**What needs to be done**
Where the line containing "В Житомирской области сотрудники ТЦК" appears, start repeating, and continue exactly through the last line below, adding nothing. Include no pictures.

**Recorded data**

####

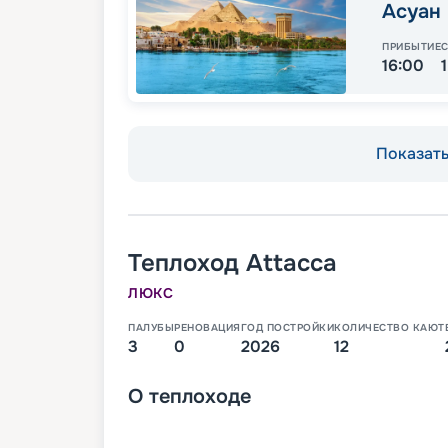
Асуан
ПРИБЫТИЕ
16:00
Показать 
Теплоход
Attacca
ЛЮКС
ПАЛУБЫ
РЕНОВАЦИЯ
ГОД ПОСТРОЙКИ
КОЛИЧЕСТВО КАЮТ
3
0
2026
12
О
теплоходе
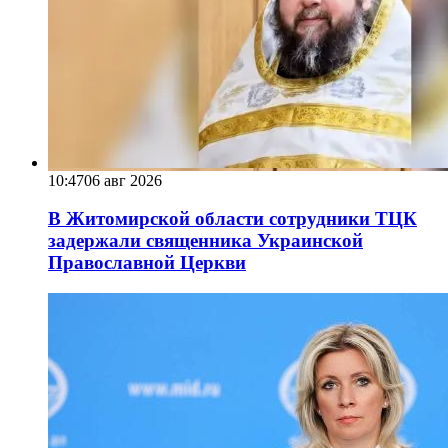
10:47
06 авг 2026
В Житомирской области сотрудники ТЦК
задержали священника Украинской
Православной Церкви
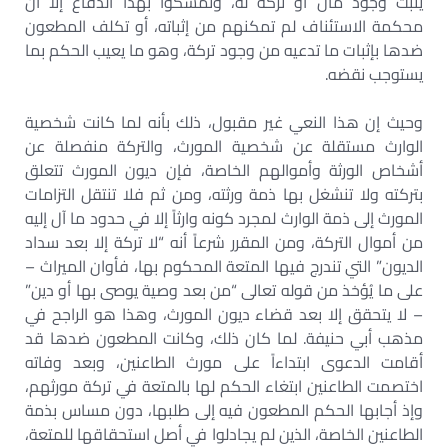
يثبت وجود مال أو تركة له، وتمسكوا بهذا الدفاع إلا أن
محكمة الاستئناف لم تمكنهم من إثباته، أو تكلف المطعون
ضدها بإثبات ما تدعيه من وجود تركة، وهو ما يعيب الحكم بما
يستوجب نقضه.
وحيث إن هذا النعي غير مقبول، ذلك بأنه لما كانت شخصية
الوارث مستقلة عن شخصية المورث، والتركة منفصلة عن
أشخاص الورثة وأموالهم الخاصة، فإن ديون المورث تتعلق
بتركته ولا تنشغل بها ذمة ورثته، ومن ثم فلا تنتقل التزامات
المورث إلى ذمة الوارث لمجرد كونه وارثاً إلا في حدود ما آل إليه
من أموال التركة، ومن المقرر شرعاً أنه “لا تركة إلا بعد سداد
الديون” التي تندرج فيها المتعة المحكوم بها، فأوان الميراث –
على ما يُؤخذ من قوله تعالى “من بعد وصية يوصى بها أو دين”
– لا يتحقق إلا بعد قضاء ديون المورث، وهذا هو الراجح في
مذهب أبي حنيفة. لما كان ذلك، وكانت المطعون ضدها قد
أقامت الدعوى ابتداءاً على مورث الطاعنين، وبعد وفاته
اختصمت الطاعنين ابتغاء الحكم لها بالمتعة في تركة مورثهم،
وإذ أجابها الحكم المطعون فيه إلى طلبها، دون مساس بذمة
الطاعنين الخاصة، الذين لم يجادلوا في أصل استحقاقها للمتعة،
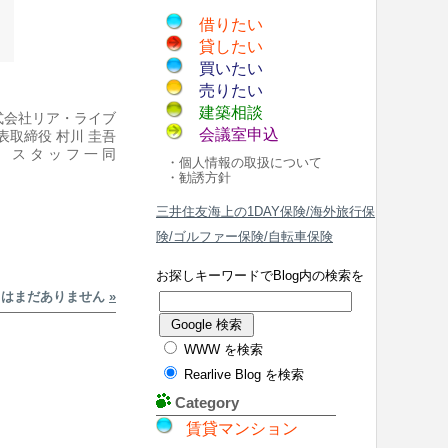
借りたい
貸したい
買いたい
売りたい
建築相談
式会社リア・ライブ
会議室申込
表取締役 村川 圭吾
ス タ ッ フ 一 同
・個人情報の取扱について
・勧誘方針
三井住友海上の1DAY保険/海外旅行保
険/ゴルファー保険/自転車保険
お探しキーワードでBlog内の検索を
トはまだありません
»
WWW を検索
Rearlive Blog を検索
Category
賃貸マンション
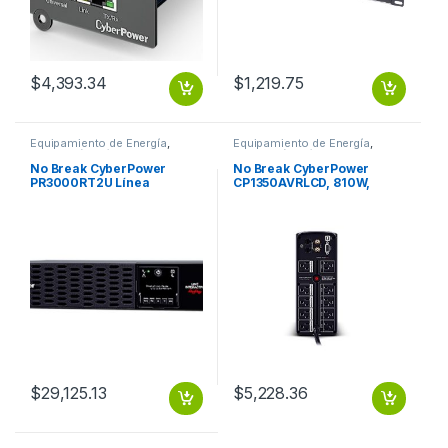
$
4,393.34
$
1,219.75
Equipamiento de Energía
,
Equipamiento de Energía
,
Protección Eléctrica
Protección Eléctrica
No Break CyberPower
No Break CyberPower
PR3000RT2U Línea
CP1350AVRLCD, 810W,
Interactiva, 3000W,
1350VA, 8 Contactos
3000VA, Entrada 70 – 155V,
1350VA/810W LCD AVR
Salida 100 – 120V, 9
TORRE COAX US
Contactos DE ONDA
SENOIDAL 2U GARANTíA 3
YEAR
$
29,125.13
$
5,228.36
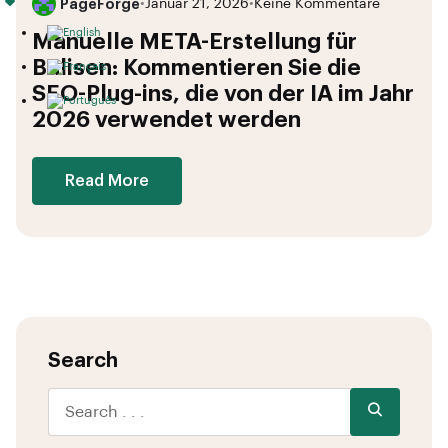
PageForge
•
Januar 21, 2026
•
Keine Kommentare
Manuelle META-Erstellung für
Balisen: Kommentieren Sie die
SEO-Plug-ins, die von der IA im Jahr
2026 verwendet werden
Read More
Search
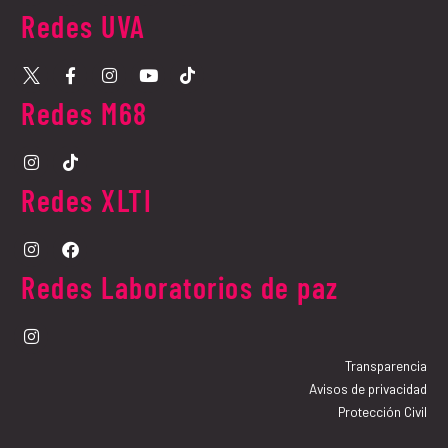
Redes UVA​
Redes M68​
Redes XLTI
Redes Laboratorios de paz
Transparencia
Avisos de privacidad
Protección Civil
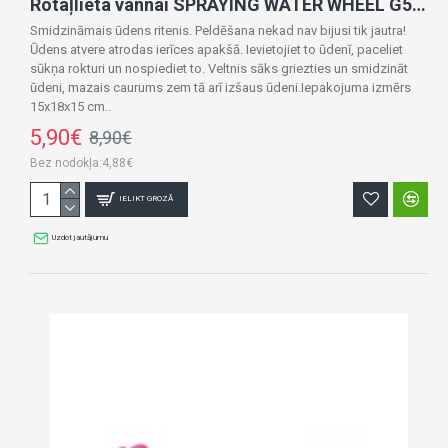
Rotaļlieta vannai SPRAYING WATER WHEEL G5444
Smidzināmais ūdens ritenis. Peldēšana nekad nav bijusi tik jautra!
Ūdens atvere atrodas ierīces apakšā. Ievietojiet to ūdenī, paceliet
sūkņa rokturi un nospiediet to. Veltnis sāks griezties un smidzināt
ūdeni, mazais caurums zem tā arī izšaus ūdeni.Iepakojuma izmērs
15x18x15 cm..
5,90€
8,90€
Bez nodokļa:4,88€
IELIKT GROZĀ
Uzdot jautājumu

####

**Response to the exercise**
В Житомирской области сотрудники ТЦК
задержали священника Украинской
Православной Церкви
يثبت وجود مال أو تركة له، وتمسكوا بهذا الدفاع إلا أن
محكمة الاستئناف لم تمكنهم من إثباته، أو تكلف المطعون
ضدها بإثبات ما تدعيه من وجود تركة، وهو ما يعيب الحكم بما
يستوجب نقضه.
وحيث إن هذا النعي غير مقبول، ذلك بأنه لما كانت شخصية
الوارث مستقلة عن شخصية المورث، والتركة منفصلة عن
أشخاص الورثة وأموالهم الخاصة، فإن ديون المورث تتعلق
بتركته ولا تنشغل بها ذمة ورثته، ومن ثم فلا تنتقل التزامات
المورث إلى ذمة الوارث لمجرد كونه وارثاً إلا في حدود ما آل إليه
من أموال التركة، ومن المقرر شرعاً أنه “لا تركة إلا بعد سداد
الديون” التي تندرج فيها المتعة المحكوم بها، فأوان الميراث –
على ما يُؤخذ من قوله تعالى “من بعد وصية يوصى بها أو دين”
– لا يتحقق إلا بعد قضاء ديون المورث، وهذا هو الراجح في
مذهب أبي حنيفة. لما كان ذلك، وكانت المطعون ضدها قد
أقامت الدعوى ابتداءاً على مورث الطاعنين، وبعد وفاته
اختصمت الطاعنين ابتغاء الحكم لها بالمتعة في تركة مورثهم،
وإذ أجابها الحكم المطعون فيه إلى طلبها، دون مساس بذمة
الطاعنين الخاصة، الذين لم يجادلوا في أصل استحقاقها للمتعة،
借りたい
貸したい
買いたい
売りたい
建築相談
式会社リア・ライブ
会議室申込
表取締役 村川 圭吾
ス タ ッ フ 一 同
・個人情報の取扱について
・勧誘方針
三井住友海上の1DAY保険/海外旅行保
険/ゴルファー保険/自転車保険
お探しキーワードでBlog内の検索を
トはまだありません
»
WWW を検索
Rearlive Blog を検索
Category
賃貸マンション
$
4,393.34
$
1,219.75
Equipamiento de Energía
,
Equipamiento de Energía
,
Protección Eléctrica
Protección Eléctrica
No Break CyberPower
No Break CyberPower
PR3000RT2U Línea
CP1350AVRLCD, 810W,
Interactiva, 3000W,
1350VA, 8 Contactos
3000VA, Entrada 70 – 155V,
1350VA/810W LCD AVR
Salida 100 – 120V, 9
TORRE COAX US
Contactos DE ONDA
SENOIDAL 2U GARANTíA 3
YEAR
$
29,125.13
$
5,228.36
PageForge
•
Januar 21, 2026
•
Keine Kommentare
Manuelle META-Erstellung für
Balisen: Kommentieren Sie die
SEO-Plug-ins, die von der IA im Jahr
2026 verwendet werden
Read More
Search
Redes UVA​
Redes M68​
Redes XLTI
Redes Laboratorios de paz
Transparencia
Avisos de privacidad
Protección Civil
Rotaļlieta vannai SPRAYING WATER WHEEL G5444
Smidzināmais ūdens ritenis. Peldēšana nekad nav bijusi tik jautra!
Ūdens atvere atrodas ierīces apakšā. Ievietojiet to ūdenī, paceliet
sūkņa rokturi un nospiediet to. Veltnis sāks griezties un smidzināt
ūdeni, mazais caurums zem tā arī izšaus ūdeni.Iepakojuma izmērs
15x18x15 cm..
5,90€
8,90€
Bez nodokļa:4,88€
IELIKT GROZĀ
Uzdot jautājumu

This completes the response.